The concert concluded with Ralph Vaughan Williams’ Fifth Symphony, which received its first performance at the Proms in 1943 during the Second World War.  Rattle explained that he selected this symphony after asking himself “what do we need to hear?” at this time.  The Symphony, he suggested, speaks of “a world that we might have lost or another world that might be there … it’s immensely sad and immensely forward-looking.”  I’m not sure if the spatial dispersal of the string players – a good complement of them, too – helped, but the Preludio seemed to have a greater transparency than is sometimes the case, which revealed the movement of the divided inner lines with gentle clarity.  In turn, this helped to create a forward-leaning pulse that gave the serene and reflective material purpose and direction without any need for overstatement or emphasis.  It also added a touch of restlessness to the radiant serenity, a hint of anxiety which seemed to me – perhaps this was imagination or preconception – to be an ever-present undercurrent.  This deep-running water came to the fore in the brass’s first, almost angry, entry against the strings’ vigorous tremolando; was suppressed, temporarily, in the glorious climaxes, overcome by the music’s own positivity; and re-emerged in the whispered interchanges of quavering fragments between woodwind, horns and strings in the fading moments of the movement.

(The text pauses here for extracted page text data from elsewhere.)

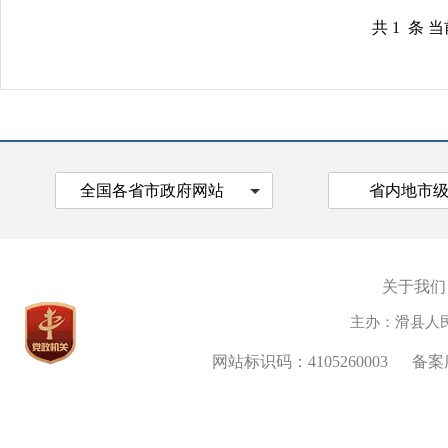
共 1 条 
全国各省市政府网站
省内地市
关于我们
主办：滑县人
网站标识码：4105260003
备案序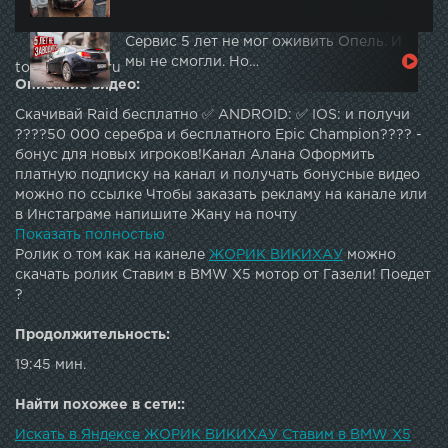
Сервис 5 лет не мог оживить Опель. И
мы не смогли. Но…
topautotube.ru
Описание видео:
Скачивай Raid бесплатно ✅ ANDROID: ✅ IOS: и получи
????50 000 серебра и бесплатного Epic Champion???? -
бонус для новых игроков!Канал Алана Оформить
платную подписку на канал и получать бонусные видео
можно по ссылке Чтобы заказать рекламу на канале или
в Инстаграме напишите Жану на почту
jeankasparov@gmail.com или Вконтакте . Так же можно
Показать полностью
написать в директ на Инстаграм
Ролик о том как на канеле
ЖОРИК ВИКИХАУ
можно
скачать ролик Ставим в BMW X5 мотор от Газели! Поедет
?
Продолжительность:
19:45 мин.
Найти похожее в сети::
Искать в Яндексе ЖОРИК ВИКИХАУ Ставим в BMW X5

The Scherzo was by turns perky and sinister, the hemiolas sometimes cheeky, elsewhere – with off-skew accents – menacing.  Far from being a pastoral retreat, serene and comforting, in Rattle’s hands this Symphony seemed charged with a wealth of challenging ideas, competing and brewing.  The Passacaglia was dynamic, driven by optimistic rhythms, jubilant colours, and striving bass lines.  But, it was the Romanza which was the emotional apotheosis. In this movement, Vaughan Williams drew upon material from his as then unfinished opera, Pilgrim’s Progress.  The climactic central section of the Romanza alludes to the moment in Act 1 Scene II, when Pilgrim stumbles to the Cross at the entrance to the House Beautiful: ’Save me! Save me, Lord! My burden is greater than I can bear.’  Rattle, who conducted the Symphony from memory, suggested that the movement was both a desperate appeal and an affirmative and consoling response to that prayer.